Policiais "trocam" bico de segurança por trabalho em aplicativos

Entre 10 mil profissionais, entidade estima que entre 600 e 800 são policiais e guardas municipais

Marta Ferreira | 06/08/2019 16:15
Clientes em ponto onde param motoristas de aplicativo, serviço que tem atraído profissionais da segurança pública. (Foto: Kísie Ainoã)
Clientes em ponto onde param motoristas de aplicativo, serviço que tem atraído profissionais da segurança pública. (Foto: Kísie Ainoã)

Os bicos como segurança acompanham, historicamente, a vida profissional de parte dos agentes de segurança pública, como policiais e guardas municipais, apesar de vetados. Desde que surgiu a modalidade de transporte por aplicativo, isso mudou. Boa parte dos profissionais preferiu migrar de trabalho paralelo e hoje representa parcela razoável dos “motoristas parceiros” das empresas do setor atuantes em Campo Grande. Pelos cálculos de entidade representativa dos prestadores de serviço, de um universo de 10 mil, entre 600 e 800 são das categorias de segurança pública.

A reportagem do Campo Grande News constatou isso empiricamente, encontrando até motorista rodando com arma do serviço público. Andamos com guardas civis municipais, policiais civis, policiais militares, agentes penitenciários e até com um que se apresentou como policial rodoviário federal, categoria que, como se sabe, tem vencimento acima das outras e mais raramente apela aos bicos. O salário inicial de um “PRF” supera os R$ 15 mil. Entre os policiais militares, o vencimento mais baixo, de soldado, é de 3,3 mil. Na Polícia Civil, o salário é em torno de R$ 4,5 mil para os agentes.

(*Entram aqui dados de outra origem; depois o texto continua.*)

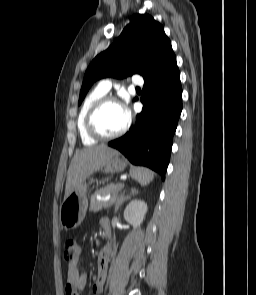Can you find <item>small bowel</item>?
I'll list each match as a JSON object with an SVG mask.
<instances>
[{
	"instance_id": "small-bowel-1",
	"label": "small bowel",
	"mask_w": 256,
	"mask_h": 295,
	"mask_svg": "<svg viewBox=\"0 0 256 295\" xmlns=\"http://www.w3.org/2000/svg\"><path fill=\"white\" fill-rule=\"evenodd\" d=\"M102 228L106 232L109 231V223L106 219L101 222ZM111 246L107 245L103 248L97 260V277L92 285L94 295H100L103 291L107 279L108 264L110 259ZM87 283V276L79 269V260L75 259L68 263L66 272V295H81Z\"/></svg>"
}]
</instances>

Na conversa com os motoristas, sob condição de preservação da identidade e da idade, para não sofrer processos administrativos, os motoristas contam que usam o período de folga para atuar nos aplicativos. “É bom porque eu mesmo faço meu horário e posso trabalhar quando dá”, conta um deles, afirmando ser policial militar.

Outro, que disse ser PRF, revelou o motivo de estar fazendo esse “free lancer”: quer viajar para fora do país e por isso está trabalhando a mais para garantir o passeio.

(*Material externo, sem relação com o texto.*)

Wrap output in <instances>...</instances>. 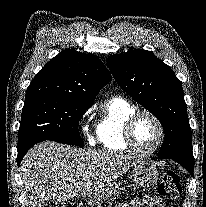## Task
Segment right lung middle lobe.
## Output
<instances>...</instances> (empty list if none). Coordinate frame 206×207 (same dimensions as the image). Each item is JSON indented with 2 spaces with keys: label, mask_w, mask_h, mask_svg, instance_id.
<instances>
[{
  "label": "right lung middle lobe",
  "mask_w": 206,
  "mask_h": 207,
  "mask_svg": "<svg viewBox=\"0 0 206 207\" xmlns=\"http://www.w3.org/2000/svg\"><path fill=\"white\" fill-rule=\"evenodd\" d=\"M90 106L51 97L26 101L18 131V152L44 140L84 146L78 124Z\"/></svg>",
  "instance_id": "right-lung-middle-lobe-1"
}]
</instances>
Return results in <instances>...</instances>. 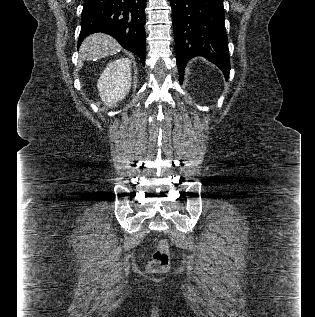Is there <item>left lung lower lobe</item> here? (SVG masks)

Um terceiro profissional, também policial militar, admitiu estar usando a arma recebida da Corporação dentro do veículo. “Ando de madrugada, é muito perigoso”. Ele disse que, apesar de estar com o revólver no carro, nunca ter precisado usar.

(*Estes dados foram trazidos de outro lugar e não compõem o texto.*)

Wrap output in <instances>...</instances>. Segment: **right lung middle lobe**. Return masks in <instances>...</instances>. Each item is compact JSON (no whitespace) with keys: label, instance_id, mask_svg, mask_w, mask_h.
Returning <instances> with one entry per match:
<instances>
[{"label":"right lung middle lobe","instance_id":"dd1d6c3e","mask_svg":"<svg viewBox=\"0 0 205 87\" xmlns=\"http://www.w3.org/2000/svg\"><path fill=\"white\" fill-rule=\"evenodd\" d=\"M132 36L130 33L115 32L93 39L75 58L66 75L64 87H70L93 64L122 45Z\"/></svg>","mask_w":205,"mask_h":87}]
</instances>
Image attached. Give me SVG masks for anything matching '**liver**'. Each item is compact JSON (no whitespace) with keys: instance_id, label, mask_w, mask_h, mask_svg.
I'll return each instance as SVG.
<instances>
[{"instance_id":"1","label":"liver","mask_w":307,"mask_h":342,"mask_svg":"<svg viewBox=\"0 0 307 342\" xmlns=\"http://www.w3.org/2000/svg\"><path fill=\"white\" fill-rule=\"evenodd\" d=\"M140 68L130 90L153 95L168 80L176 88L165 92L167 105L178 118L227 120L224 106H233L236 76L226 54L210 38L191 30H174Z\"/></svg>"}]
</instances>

Presidente da Aplic (Associação Associação dos Parceiros de Aplicativos de Transporte de Passageiros e Motoristas Autônomos de Mato Grosso do Sul), Paulo Pinheiro reafirma o discurso de utilização das horas vagas para o trabalho nos aplicativos. “É uma excelente fonte de renda para ajudar nas suas despesas do dia a dia. Além do mais são bastante profissionais no que diz respeito ao transporte individual de passageiros”, defende.

Indagado sobre o uso da arma de fogo, Pinheiro afirma ser caso raro e atribui ao nível de insegurança atrelado à vida dos profissionais, volta e meia vítimas de roubos, principalmente nas corridas da madrugada. “Não tem como impedir tal situação, pois não temos acesso, não temos competência de revistá-los”.

Alternativa” - As entidades representativas de policiais militares e de policiais civis, as maiores categorias da segurança em Mato Grosso do Sul, sabem do bico como motorista de aplicativo. A justificativa é a mesma utilizada quando o assunto é a atuação como segurança: salários baixos e insuficientes para os compromissos com a família.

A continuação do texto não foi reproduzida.